During breakfast, I learn from the morning paper:

• that there are about 118,000 vacancies for registered nurses in the United States;
• that the baby of a pregnant woman has died after his mother was kidnapped and set on fire;
• that soldiers in the army of former Liberian President Charles Taylor, had been known to eat the hearts of enemies they had killed;
• that the world food supply is dwindling.

Then I remember that on Christmas we are going to hear that the angels proclaimed, some 2000 years ago: “Glory to God in the highest, and on earth peace.” We might well wonder what happened.
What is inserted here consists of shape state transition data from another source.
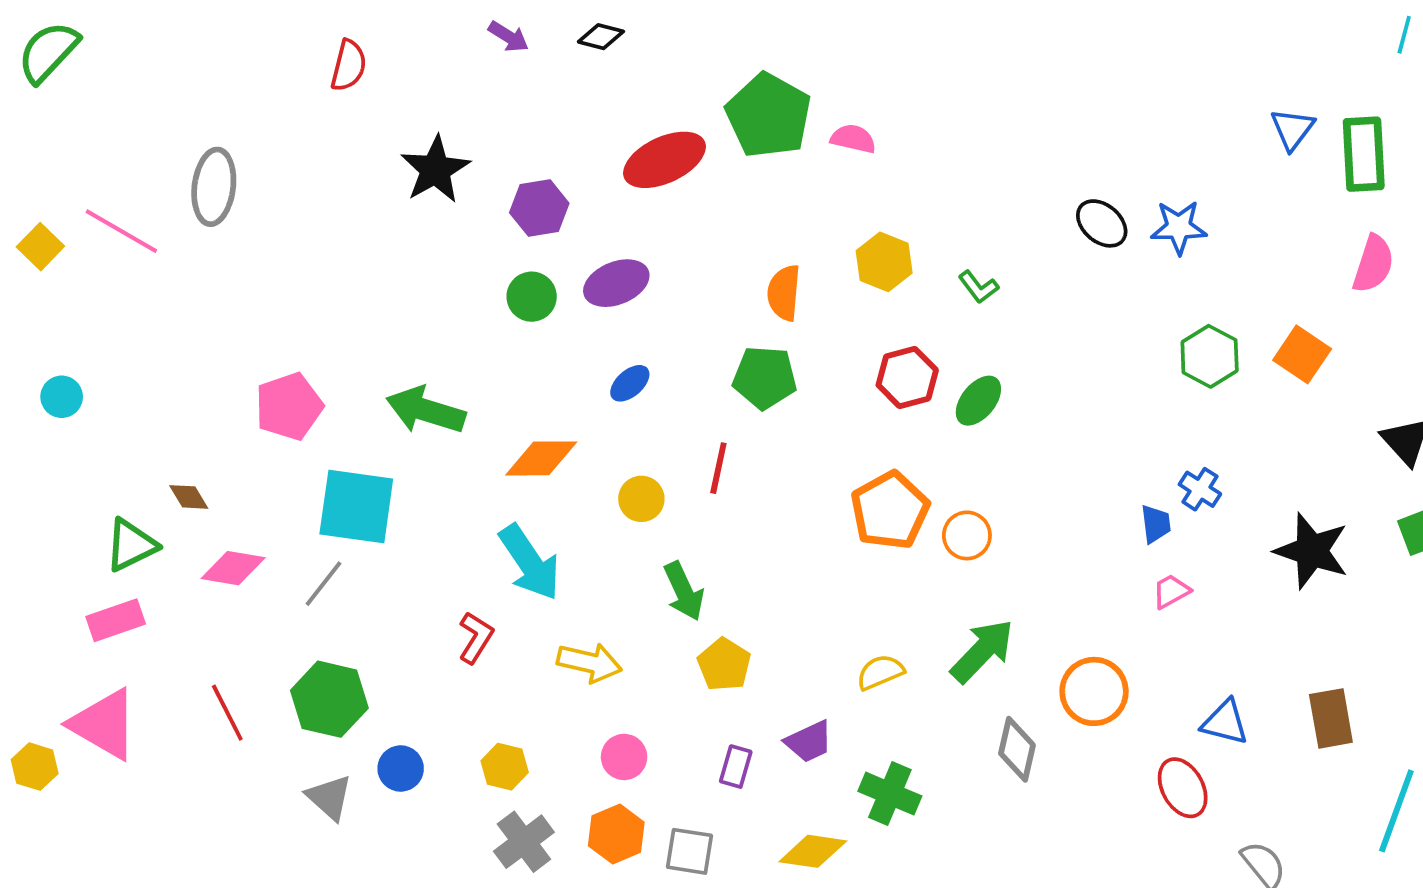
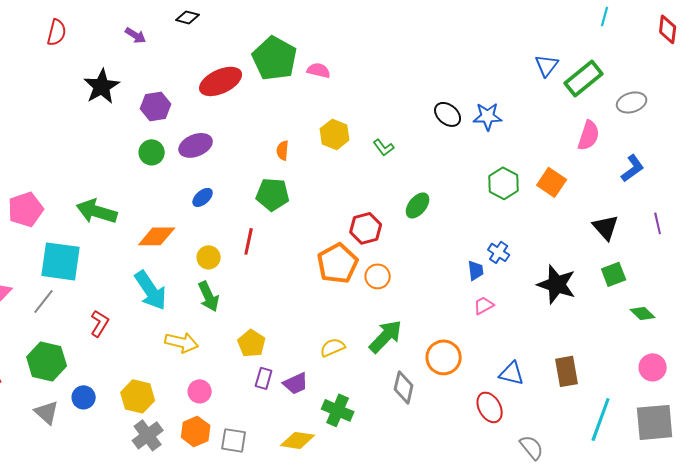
purple arrow: (508, 37) -> (136, 35), moved
green rectangle: (1364, 154) -> (584, 78), turned 54
orange semicircle: (784, 293) -> (283, 150), size x0.7
red hexagon: (907, 378) -> (366, 228), moved
green ellipse: (978, 401) -> (418, 205), moved
green arrow: (684, 591) -> (209, 296), moved
red L-shape: (476, 638) -> (100, 323), moved
yellow hexagon: (505, 767) -> (138, 396), size x1.4
purple rectangle: (736, 767) -> (264, 378), moved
Standing boldly against the daily news reports is the testimony of some of our wise Christian thinkers and mystics, for example:

starJosef Pieper (a 20th century follower of Saint Thomas Aquinas), writes in Happiness and Contemplation.

How splendid is water, a rose, a tree, an apple, a human face—such exclamations can scarcely be spoken without also giving tongue to an assent and affirmation which extends beyond the object praised and touches upon the origin of the universe. Who among us has not suddenly looked into his child’s face, in the midst of the toils and troubles of everyday life, and at that moment “seen” that everything which is good, is loved and lovable, loved by God! Such certainties all mean, at bottom, one and the same thing: that the world is plumb and sound; that everything comes to its appointed goal; that in spite of all appearances, underlying all things is—peace, salvation, gloria; that nothing and no one is lost; that “God holds in his hand the beginning, middle, and end of all that is.” [Plato, Laws, 715e.]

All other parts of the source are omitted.